Ingredients
Equipment
Method
- Step 1: Whip Up the Mango Salsa: In a medium bowl, combine your beautifully diced mango, finely chopped red bell pepper, minced jalapeño (remember, seeds out for less heat!), finely diced red onion, fresh lime juice, chopped cilantro, and a pinch of salt. Give it a good mix. Once it’s all happy together, cover the bowl and pop it in the fridge. This allows the flavors to meld and chill, which is perfect for a warm taco.
- Step 2: Blend the Creamy Cilantro Sauce: Grab your blender or food processor. Add the sour cream, fresh cilantro leaves, lime juice, honey, and mild green salsa. Blend it all up until it’s wonderfully smooth and creamy. Taste it and adjust the salt and pepper to your liking. Transfer to a small bowl, cover, and chill alongside your salsa.
- Step 3: Cook the Shrimp: Heat your olive oil in a large skillet over medium-high heat. While that’s warming up, toss your peeled and deveined shrimp with chili powder, smoked paprika, garlic powder, salt, and pepper until every little shrimp is coated in that delicious spice blend. Once your skillet is hot, add the shrimp in a single layer. Sear them for just 2–3 minutes per side. You’ll know they’re done when they turn pink and opaque. Be careful not to overcook them, or they'll get tough! Remove them from the heat immediately.
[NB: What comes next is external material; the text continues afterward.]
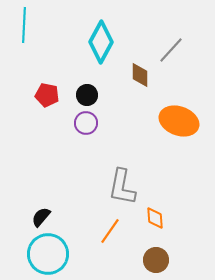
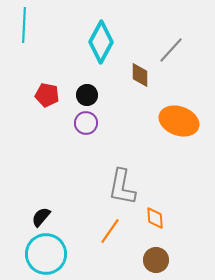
cyan circle: moved 2 px left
- Step 4: Assemble Your Tacos: Gently warm your corn or flour tortillas in a dry skillet, microwave, or directly over a gas flame for a few seconds until they’re soft and pliable. Lay out your warmed tortillas. Spread a generous dollop of that luscious creamy cilantro sauce down the center of each one. Then, layer on a handful of crispy shredded purple cabbage, followed by your perfectly seared shrimp, and finally, a spoonful (or two!) of the vibrant mango salsa. Don’t forget to drizzle with a little extra creamy cilantro sauce if you like, and serve with fresh lime wedges on the side for an extra burst of zest!
Notes
This recipe is highly adaptable: swap shrimp for grilled chicken or white fish, try pineapple or corn salsa, or add avocado or hot sauce to the creamy cilantro sauce. You can also use crunchy taco shells, lettuce wraps for low-carb, or make it a taco salad. Extra toppings like sliced avocado, crumbled cotija cheese, pickled red onions, or chopped green onions are great additions. When cooking shrimp, avoid overcrowding the skillet and do not overcook, as they can become rubbery. Always taste and adjust seasonings to your preference. Both the mango salsa and creamy cilantro sauce can be made a day in advance and stored in the refrigerator. Warm your tortillas for best results. Store cooked shrimp in an airtight container in the refrigerator for up to 2-3 days. The mango salsa can be stored for up to 2-3 days, and the creamy cilantro sauce for 3-4 days; give the sauce a good stir before serving. It is not recommended to store assembled tacos as tortillas will get soggy.